Home prices may pick up speed after the Fed cuts rates with 88% of the housing market still overvalued, Fitch says

Filip De Mott   

Home prices may pick up speed after the Fed cuts rates with 88% of the housing market still overvalued, Fitch says
Thelife1 min read
  • Home prices may pick up speed after the Fed cuts rates next year, according to Fitch.
  • The ratings agency see prices rising as much as 3% next year and up to 4% in 2025.

Home prices may pick up speed after the Federal Reserve cuts rates next year, Fitch Ratings said, offering little relief to an already-overvalued housing market.

In line with the central bank's own projections, Fitch expects the Federal Reserve to cut interest rates by 75 basis points in 2024.

Meanwhile, home prices are expected to move up 0%-3% next year, followed by a 2%-4% boost in 2025.

"This will continue to impact affordability, particularly for entry-level and first-time homebuyers, thereby constraining demand," Fitch said on Wednesday.

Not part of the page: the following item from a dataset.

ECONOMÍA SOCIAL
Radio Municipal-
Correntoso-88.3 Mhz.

The projected increase in home prices would come as 88% of the metro areas in the US housing market were overvalued as of the second quarter, Fitch added.

That's little changed from 89% a year ago and up from 73% in the first quarter of last year. In addition the margin by which homes were overvalued widened. Fitch found that homes were 9.4% overvalued in this year's second quarter, up from 7.8% at the end of 2022.

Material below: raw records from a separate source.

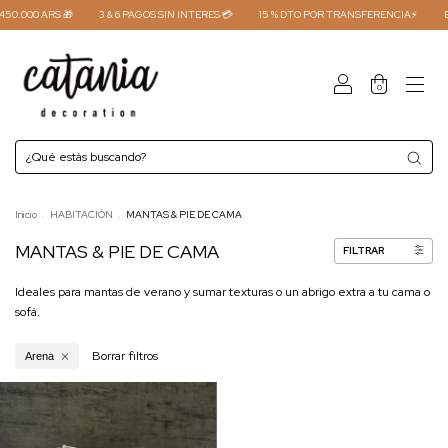
0.000 ARS 🎁
3 & 6 PAGOS SIN INTERES 💳
15 % DTO POR TRANSFERENCIA⚡
EN
0
Inicio
.
HABITACIÓN
.
MANTAS & PIE DE CAMA
MANTAS & PIE DE CAMA
FILTRAR
Ideales para mantas de verano y sumar texturas o un abrigo extra a tu cama o
sofá.
Borrar filtros
Arena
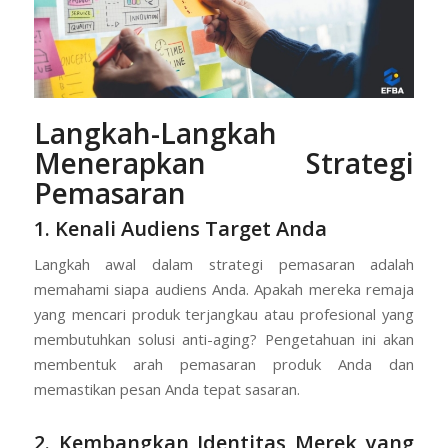
Langkah-Langkah
Menerapkan Strategi
Pemasaran
1. Kenali Audiens Target Anda
Langkah awal dalam strategi pemasaran adalah
memahami siapa audiens Anda. Apakah mereka remaja
yang mencari produk terjangkau atau profesional yang
membutuhkan solusi anti-aging? Pengetahuan ini akan
membentuk arah pemasaran produk Anda dan
memastikan pesan Anda tepat sasaran.
2. Kembangkan Identitas Merek yang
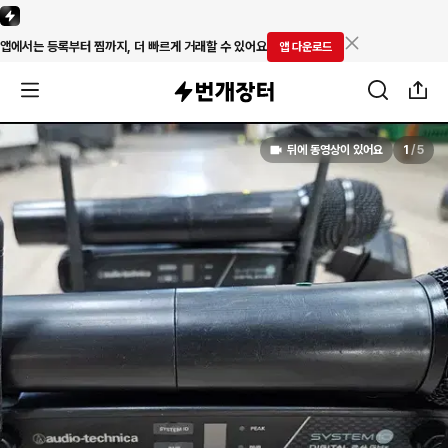
앱에서는 등록부터 찜까지, 더 빠르게 거래할 수 있어요
앱 다운로드
뒤에 동영상이 있어요
1
/
5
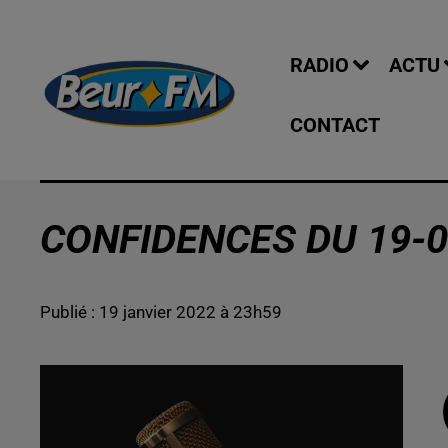
RADIO
ACTU
CONTACT
CONFIDENCES DU 19-0
Publié : 19 janvier 2022 à 23h59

Not everyone shares Fitch's price projections. For instance, Realtor.com sees lower mortgage rates slowing demand as buyers won't feel rushed to buy before rates rise further, resulting in a home-price dip of 1.7% in 2024.

Still, between high mortgage rates and rising home prices, the US housing market in 2023 was the least affordable on record, according to Redfin data going back to 2013.

That came as persistently high mortgage rates kept current homeowners largely off the market, worsening an already limited market supply. Some relief to this trend may come in 2024, as mortgages have already started slipping from highs of almost 8%.